# [The problem]
Before returning the data, strip out the pictures and keep everything else exactly the same.

# [Study material]
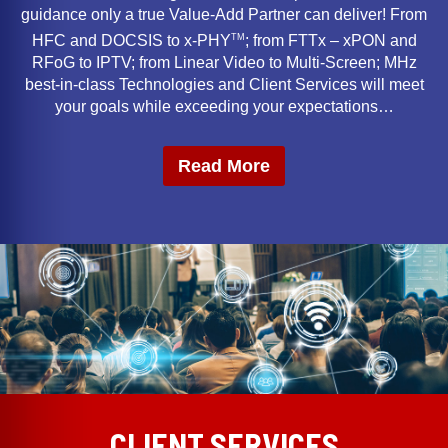
guidance only a true Value-Add Partner can deliver! From
TM
HFC and DOCSIS to x-PHY
; from FTTx – xPON and
RFoG to IPTV; from Linear Video to Multi-Screen; MHz
best-in-class Technologies and Client Services will meet
your goals while exceeding your expectations…
Read More
CLIENT SERVICES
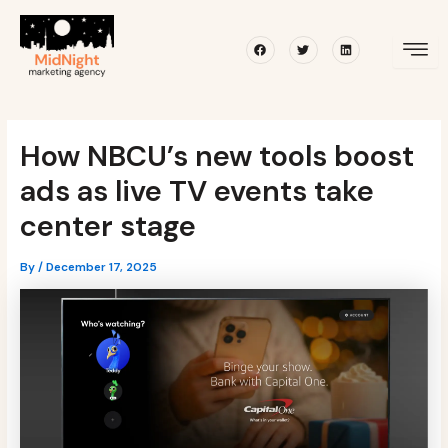
Skip
Post
to
navigation
Facebook
Twitter
Linkedin
content
How NBCU’s new tools boost
ads as live TV events take
center stage
By
/
December 17, 2025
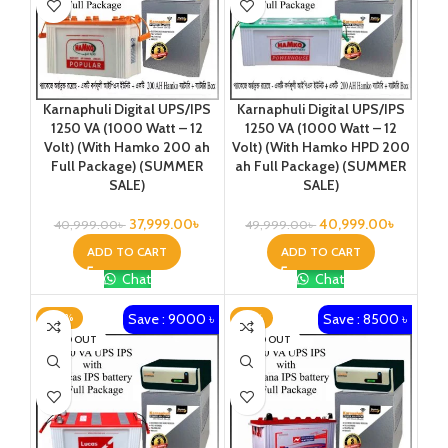
Karnaphuli Digital UPS/IPS
Karnaphuli Digital UPS/IPS
1250 VA (1000 Watt – 12
1250 VA (1000 Watt – 12
Volt) (With Hamko 200 ah
Volt) (With Hamko HPD 200
Full Package) (SUMMER
ah Full Package) (SUMMER
SALE)
SALE)
37,999.00
৳
40,999.00
৳
40,999.00
৳
49,999.00
৳
ADD TO CART
ADD TO CART
Chat
Chat
Save : 9000 ৳
Save : 8500 ৳
-20%
-21%
SOLD OUT
SOLD OUT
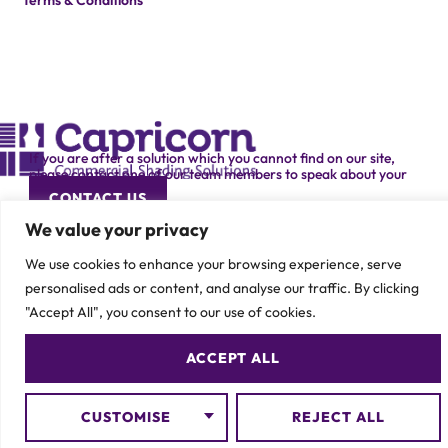
Terms & Conditions
If you are after a solution which you cannot find on our site,
please contact one of our team members to speak about your
specific requirement.
CONTACT US
We value your privacy
We use cookies to enhance your browsing experience, serve
personalised ads or content, and analyse our traffic. By clicking
"Accept All", you consent to our use of cookies.
© 2026 Capricorn Contracts – All Rights Reserved
ACCEPT ALL
CUSTOMISE
REJECT ALL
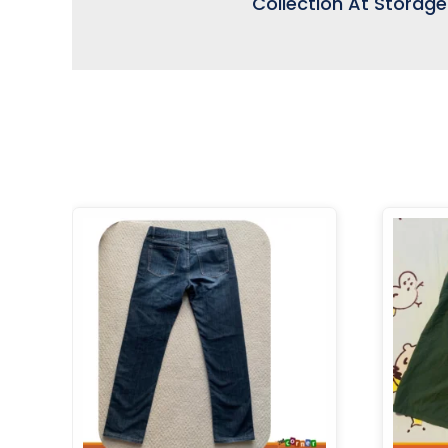
Collection At Storag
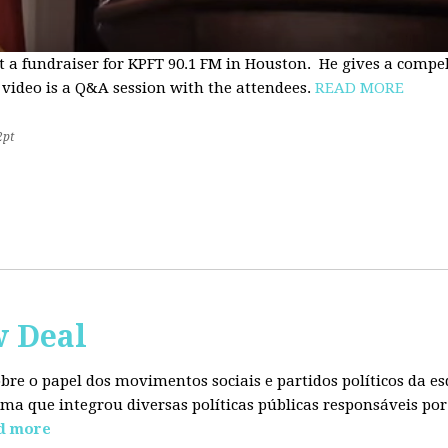
t a fundraiser for KPFT 90.1 FM in Houston. He gives a compe
 video is a Q&A session with the attendees.
READ MORE
2pt
w Deal
sobre o papel dos movimentos sociais e partidos políticos da
ma que integrou diversas políticas públicas responsáveis por
d more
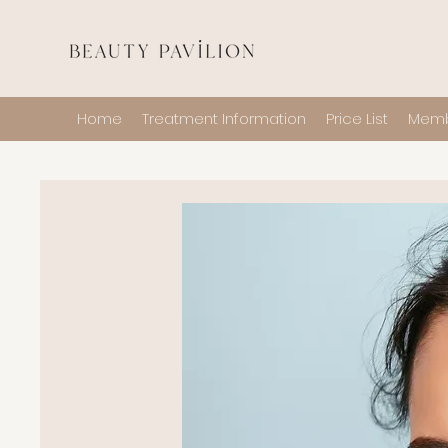
Home
Treatment Information
Price List
Memb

# [Result below]
guidance only a true Value-Add Partner can deliver! From
TM
HFC and DOCSIS to x-PHY
; from FTTx – xPON and
RFoG to IPTV; from Linear Video to Multi-Screen; MHz
best-in-class Technologies and Client Services will meet
your goals while exceeding your expectations…
Read More
CLIENT SERVICES
Skip
Post
to
navigation
Facebook
Twitter
Linkedin
content
How NBCU’s new tools boost
ads as live TV events take
center stage
By
/
December 17, 2025
Karnaphuli Digital UPS/IPS
Karnaphuli Digital UPS/IPS
1250 VA (1000 Watt – 12
1250 VA (1000 Watt – 12
Volt) (With Hamko 200 ah
Volt) (With Hamko HPD 200
Full Package) (SUMMER
ah Full Package) (SUMMER
SALE)
SALE)
37,999.00
৳
40,999.00
৳
40,999.00
৳
49,999.00
৳
ADD TO CART
ADD TO CART
Chat
Chat
Save : 9000 ৳
Save : 8500 ৳
-20%
-21%
SOLD OUT
SOLD OUT
Terms & Conditions
If you are after a solution which you cannot find on our site,
please contact one of our team members to speak about your
specific requirement.
CONTACT US
We value your privacy
We use cookies to enhance your browsing experience, serve
personalised ads or content, and analyse our traffic. By clicking
"Accept All", you consent to our use of cookies.
© 2026 Capricorn Contracts – All Rights Reserved
ACCEPT ALL
CUSTOMISE
REJECT ALL
Collection At Storag
t a fundraiser for KPFT 90.1 FM in Houston. He gives a compe
 video is a Q&A session with the attendees.
READ MORE
2pt
w Deal
sobre o papel dos movimentos sociais e partidos políticos da
ma que integrou diversas políticas públicas responsáveis por
d more
Home
Treatment Information
Price List
Memb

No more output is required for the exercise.